[stream / 16.05.2020] radio 80000: warning takeover

(ein klick auf das bild führt direkt zu radio 80000.)

nach den ganzen traueranzeigen der letzten tage / wochen mal etwas werbung: radio 80000 ist mir relativ zu beginn der covid-19-situation aufgefallen, als skee mask dort zwei stunden an einem samstagabend gespielt hat (das gibt’s bei mixcloud nachzuhören).
morgen darf die warning den tag übernehmen. ich wurde vergangenen montag gefragt, ob ich für jemenschen einspringen kann, der krankheitsbedingt kein set aufnehmen konnte. eine stunde, sollte bis donnerstag abend auf dem tisch liegen.
dienstag habe ich schnell während der arbeit die bandcamp- sowie boomkat-einkäufe und die digitalisierten schallplatten des letzten halben jahres gesichtet. abends hatte daraus eine itunes-playlist mit etwas mehr als 20 titeln zusammen.
mittwoch zum feierabend dann arrangement in ableton live. manche titel flogen wieder raus, fest stand wie so häufig der schluss. kurze probe, ob das alles jeweils so ineinanderpasst, die aufnahme startete zum sonnenuntergang. war (selten genug) beim ersten anlauf im kasten, obwohl ich in der mitte einen track nachschießen musste, da ich sonst unter der stunde geblieben wäre. zum schluss etwas getrickst und den schlusstrack an einer für mich schönen stelle geloopt und noch eine reprise des vorherigen daruntergelegt.
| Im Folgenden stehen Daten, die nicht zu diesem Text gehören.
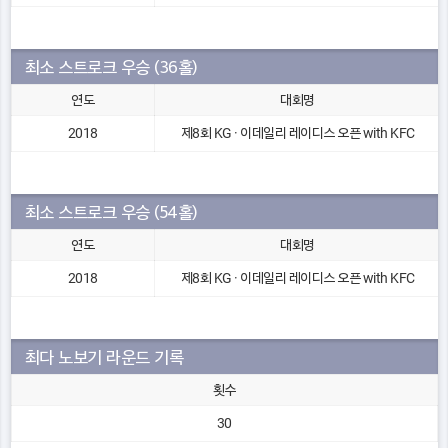
최소 스트로크 우승 (36홀)
연도
대회명
2018
제8회 KG · 이데일리 레이디스 오픈 with KFC
최소 스트로크 우승 (54홀)
연도
대회명
2018
제8회 KG · 이데일리 레이디스 오픈 with KFC
최다 노보기 라운드 기록
횟수
30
soviel zur entstehung und noch gar nichts zum line-up. dabei ist das auch exquisit ausgesucht. los geht es um 12 uhr für die darauf folgenden acht stunden. lässt sich im hintergrund abspielen, da glücklicherweise auf video verzichtet wird.

12h00 mars leder
13h00 marie montexier
14h00 stype
15h00 jotel california
16h00 piracy
17h00 kaletta
18h00 rvds
19h00 donna crooner

[stream / 08.04.2020] united we talk – tear down borders: #leavenoonebehind / united we stream – live from diskothek melancholie 2

mal etwas weniger kurzfristig und nicht ohne stolz: lesbos / moria findet zwar medial aktuell auch statt, aber ebenso offensichtlich ist der latente nationale selbstbezug bei der vermeintlichen gesundheitskrise, die auch nicht zu unwesentlichen teilen durch die kostenoptimierung des pflegebereichs in den vergangenen jahren hausgemacht ist.
dabei treten geflüchtetencamps als eine der baustellen zurück, obwohl sie seit jahren brachliegen. durch covid-19 treten die konsequenzen daraus mit allen unschönen details einmal mehr zutage. die binsenweisheit also gerne noch einmal: eine geflüchtetenpolitik (oder gar deren ursachenbekämpfung) wurde mindestens genauso lange verschlafen wie die erkenntnis, dass pflegekräften nicht genauso viel zugemutet werden kann wie robotern in der autoproduktion.
geflüchtete sind morgen von 16 bis 19 uhr thema bei united we talk und (damit wäre ich beim stolz) die bewegungsfreiheit kommt auch zu wort. zwar nicht extrem lang (fünf minuten, wie ich erfahren habe), aber ich hoffe, dass die drei stunden dazu beitragen werden, die thematik neben die soziale isolation rücken zu lassen.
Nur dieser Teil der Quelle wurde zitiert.